Transcribe exactly, and only, the lines from the one containing "特商法取引に基づく表記 (108, 1318)" through the end of the entries below, leaving the pictures out.

Collected data entries
-=-=-

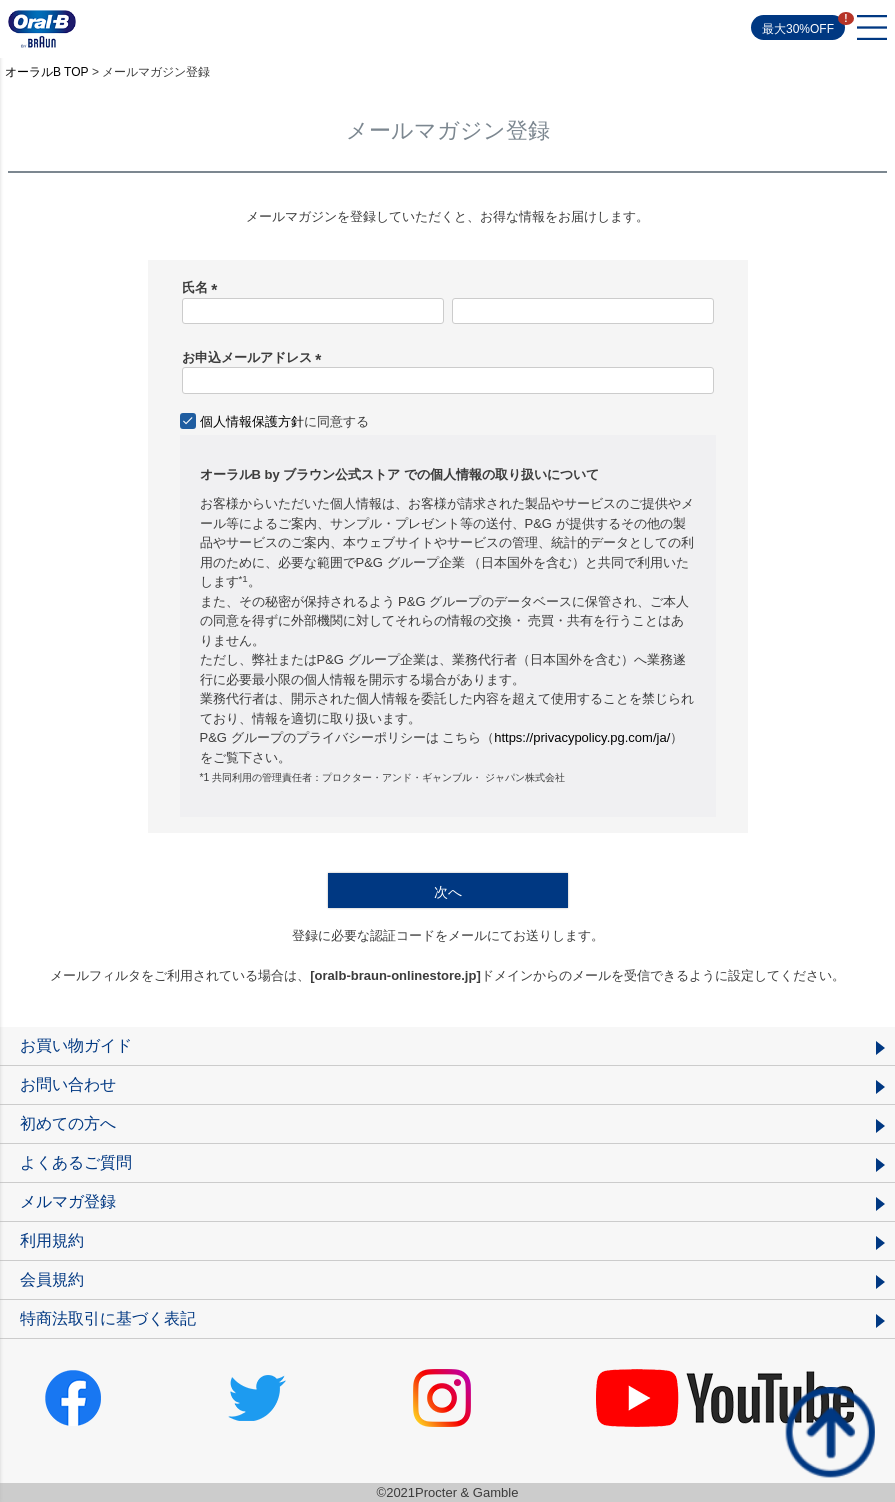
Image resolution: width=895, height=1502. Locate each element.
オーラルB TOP (47, 72)
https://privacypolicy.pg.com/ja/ (582, 737)
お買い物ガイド (76, 1045)
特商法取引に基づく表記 (108, 1318)
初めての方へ (68, 1123)
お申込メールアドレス (255, 357)
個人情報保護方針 (252, 421)
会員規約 (52, 1279)
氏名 (203, 287)
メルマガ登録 (68, 1201)
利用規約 (52, 1240)
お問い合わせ (68, 1084)
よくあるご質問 (76, 1162)
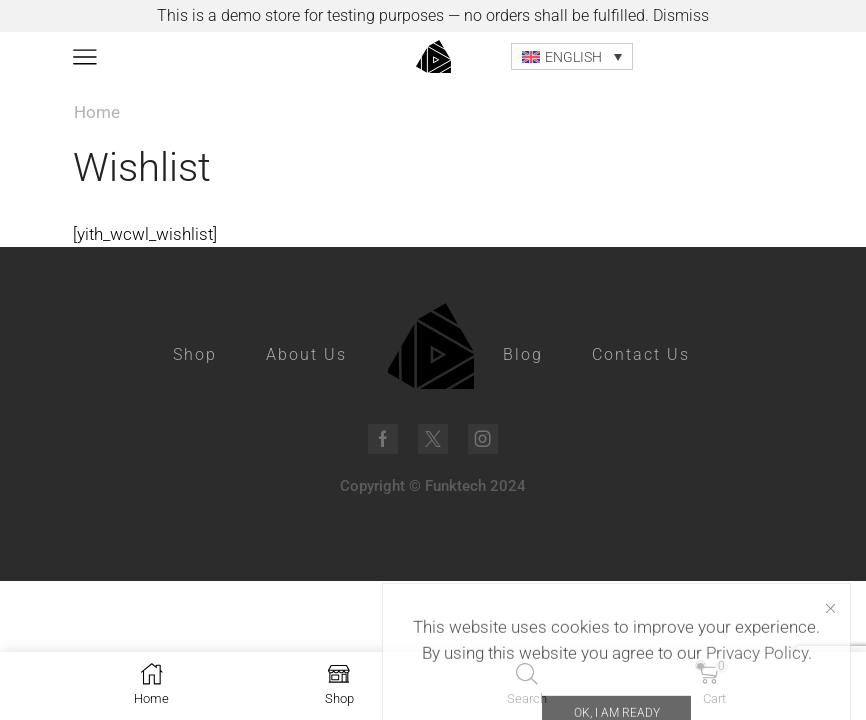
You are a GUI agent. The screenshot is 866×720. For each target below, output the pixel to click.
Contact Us (641, 354)
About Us (306, 354)
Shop (195, 354)
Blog (523, 354)
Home (97, 112)
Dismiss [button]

-=-=-

WRITTEN ANSWER:
特商法取引に基づく表記 (108, 1318)
初めての方へ (68, 1123)
お申込メールアドレス (255, 357)
個人情報保護方針 (252, 421)
会員規約 (52, 1279)
氏名 (203, 287)
メルマガ登録 (68, 1201)
利用規約 (52, 1240)
お問い合わせ (68, 1084)
よくあるご質問 (76, 1162)
You are a GUI agent. The screenshot is 866×720. For each target below, output the pixel to click.
Contact Us (641, 354)
About Us (306, 354)
Shop (195, 354)
Blog (523, 354)
Home (97, 112)
Dismiss [button]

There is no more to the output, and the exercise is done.